Published November 19, 2012
The health benefits of breast-feeding have been intensely researched, but it's less clear exactly how long exclusive breast-feeding, without the addition of other foods, should be kept up. While six months of exclusive breast-feeding is often recommended, a new study shows that babies who began eating infant cereal at 4 months old had higher levels of iron than those who were exclusively breast-fed for six months.
Both groups of babies had sufficient iron levels, and there were no differences in rates of anemia, the researchers said.
"The biological significance of the higher [iron] levels among those infants who began complementary feeding at 4 months of age remains to be determined," the researchers wrote in their study, published Nov. 12 in the journal Pediatrics.
In 2001, the World Health Organization (WHO) changed its recommendation on breast-feeding to say that infants should be exclusively breast-fed for the first six, rather than the first four, months of life. The leading pediatricians' group the American Academy of Pediatrics also recommends that babies be exclusively breast-fed for six months.
The reason the WHO changed its recommendation was to provide better nutrition for babies in low-income countries, where water and other foods may be contaminated or nutritionally inadequate, according to the study.
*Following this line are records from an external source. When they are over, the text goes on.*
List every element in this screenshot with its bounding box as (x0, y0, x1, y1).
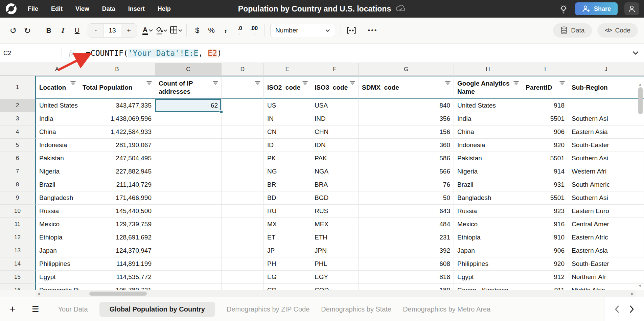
row-header-10[interactable]: 10 (0, 205, 35, 218)
cell-B5[interactable]: 281,190,067 (79, 139, 155, 152)
cell-G15[interactable]: 818 (359, 271, 454, 284)
cell-J9[interactable]: Southern Asi (568, 191, 644, 205)
cell-G3[interactable]: 356 (359, 112, 454, 125)
header-cell-F1[interactable]: ISO3_code (311, 76, 359, 99)
cell-A8[interactable]: Brazil (35, 178, 79, 191)
cell-D11[interactable] (222, 218, 264, 231)
cell-H16[interactable]: Congo - Kinshasa (454, 284, 522, 290)
cell-E8[interactable]: BR (264, 178, 311, 191)
cell-F14[interactable]: PHL (311, 257, 359, 271)
menu-help[interactable]: Help (158, 5, 171, 13)
column-header-H[interactable]: H (454, 63, 522, 76)
header-cell-B1[interactable]: Total Population (79, 76, 155, 99)
cell-G2[interactable]: 840 (359, 99, 454, 112)
cell-E6[interactable]: PK (264, 152, 311, 165)
row-header-3[interactable]: 3 (0, 112, 35, 125)
cell-C13[interactable] (155, 244, 222, 257)
filter-icon[interactable] (445, 81, 451, 87)
decrease-decimals-button[interactable]: .0 ← (233, 23, 247, 38)
cell-G13[interactable]: 392 (359, 244, 454, 257)
cell-A4[interactable]: China (35, 125, 79, 139)
cell-B10[interactable]: 145,440,500 (79, 205, 155, 218)
cell-F7[interactable]: NGA (311, 165, 359, 178)
cell-H8[interactable]: Brazil (454, 178, 522, 191)
fill-handle[interactable] (220, 110, 223, 114)
menu-insert[interactable]: Insert (128, 5, 145, 13)
cell-E9[interactable]: BD (264, 191, 311, 205)
font-size-value[interactable]: 13 (104, 24, 121, 37)
cell-B13[interactable]: 124,370,947 (79, 244, 155, 257)
cell-I11[interactable]: 916 (522, 218, 568, 231)
cell-A11[interactable]: Mexico (35, 218, 79, 231)
cell-A5[interactable]: Indonesia (35, 139, 79, 152)
column-header-G[interactable]: G (359, 63, 454, 76)
sheet-tab-demographics-by-metro-area[interactable]: Demographics by Metro Area (403, 302, 490, 317)
cell-C8[interactable] (155, 178, 222, 191)
filter-icon[interactable] (513, 81, 519, 87)
underline-button[interactable]: U (70, 23, 84, 38)
cell-E3[interactable]: IN (264, 112, 311, 125)
cell-E10[interactable]: RU (264, 205, 311, 218)
cell-D8[interactable] (222, 178, 264, 191)
row-header-11[interactable]: 11 (0, 218, 35, 231)
cell-B3[interactable]: 1,438,069,596 (79, 112, 155, 125)
cell-E15[interactable]: EG (264, 271, 311, 284)
cell-B4[interactable]: 1,422,584,933 (79, 125, 155, 139)
column-header-E[interactable]: E (264, 63, 311, 76)
row-header-15[interactable]: 15 (0, 271, 35, 284)
cell-D13[interactable] (222, 244, 264, 257)
cell-C10[interactable] (155, 205, 222, 218)
cell-I9[interactable]: 5501 (522, 191, 568, 205)
cell-F15[interactable]: EGY (311, 271, 359, 284)
cell-E16[interactable]: CD (264, 284, 311, 290)
cell-C4[interactable] (155, 125, 222, 139)
cell-E2[interactable]: US (264, 99, 311, 112)
cell-B11[interactable]: 129,739,759 (79, 218, 155, 231)
cell-I15[interactable]: 912 (522, 271, 568, 284)
cell-J7[interactable]: Western Afri (568, 165, 644, 178)
cell-I10[interactable]: 923 (522, 205, 568, 218)
row-header-5[interactable]: 5 (0, 139, 35, 152)
cell-A3[interactable]: India (35, 112, 79, 125)
filter-icon[interactable] (70, 81, 76, 87)
scroll-down-arrow[interactable]: ▼ (638, 284, 642, 288)
cell-F4[interactable]: CHN (311, 125, 359, 139)
cell-F5[interactable]: IDN (311, 139, 359, 152)
cell-reference-box[interactable]: C2 (0, 50, 62, 57)
cell-D14[interactable] (222, 257, 264, 271)
filter-icon[interactable] (212, 81, 218, 87)
sheet-tab-demographics-by-state[interactable]: Demographics by State (321, 302, 391, 317)
cell-B12[interactable]: 128,691,692 (79, 231, 155, 244)
account-avatar[interactable] (624, 2, 639, 15)
cell-D5[interactable] (222, 139, 264, 152)
column-header-J[interactable]: J (568, 63, 644, 76)
cell-B9[interactable]: 171,466,990 (79, 191, 155, 205)
cell-B16[interactable]: 105,789,731 (79, 284, 155, 290)
cell-G16[interactable]: 180 (359, 284, 454, 290)
cell-D12[interactable] (222, 231, 264, 244)
horizontal-scrollbar-thumb[interactable] (89, 292, 147, 296)
cell-C14[interactable] (155, 257, 222, 271)
cell-H10[interactable]: Russia (454, 205, 522, 218)
cell-B6[interactable]: 247,504,495 (79, 152, 155, 165)
cell-I16[interactable]: 911 (522, 284, 568, 290)
code-panel-button[interactable]: </> Code (597, 23, 638, 38)
redo-button[interactable]: ↻ (20, 23, 34, 38)
row-header-1[interactable]: 1 (0, 76, 35, 99)
cell-I6[interactable]: 5501 (522, 152, 568, 165)
cell-F11[interactable]: MEX (311, 218, 359, 231)
cell-J12[interactable]: Eastern Afric (568, 231, 644, 244)
cell-J6[interactable]: Southern Asi (568, 152, 644, 165)
cell-F13[interactable]: JPN (311, 244, 359, 257)
cell-A10[interactable]: Russia (35, 205, 79, 218)
cell-J13[interactable]: Eastern Asia (568, 244, 644, 257)
cell-I4[interactable]: 906 (522, 125, 568, 139)
formula-input[interactable]: =COUNTIF('Your Data'!E:E, E2) (86, 49, 222, 58)
cell-C15[interactable] (155, 271, 222, 284)
scroll-up-arrow[interactable]: ▲ (638, 83, 642, 86)
cell-J8[interactable]: South Americ (568, 178, 644, 191)
cell-H14[interactable]: Philippines (454, 257, 522, 271)
cell-A15[interactable]: Egypt (35, 271, 79, 284)
row-header-2[interactable]: 2 (0, 99, 35, 112)
cell-C12[interactable] (155, 231, 222, 244)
"In high-income countries, the evidence for recommending six months of exclusive breastfeeding is less clear," the researchers wrote in their study, adding the WHO has requested that researchers conduct randomized controlled trials — the gold standard in medical studies — to look at the issue. The new study is among the first to do just that.
In the study, mothers of 100 infants in Iceland who were exclusively breast-feeding their babies were randomized to begin giving other foods at either 4 months or 6 months old. The researchers, led by Olof H. Jonsdottir of the University of Iceland, measured the babies' growth rates and iron levels when they were 6 months old.
Results showed that higher iron levels were seen in the infants who began eating other foods at 4 months old. There was no difference between the groups in terms of the babies' weight gain or growth.
For the babies given other foods, the main source of iron was infant cereal, though infant formula and fruit purees also contributed.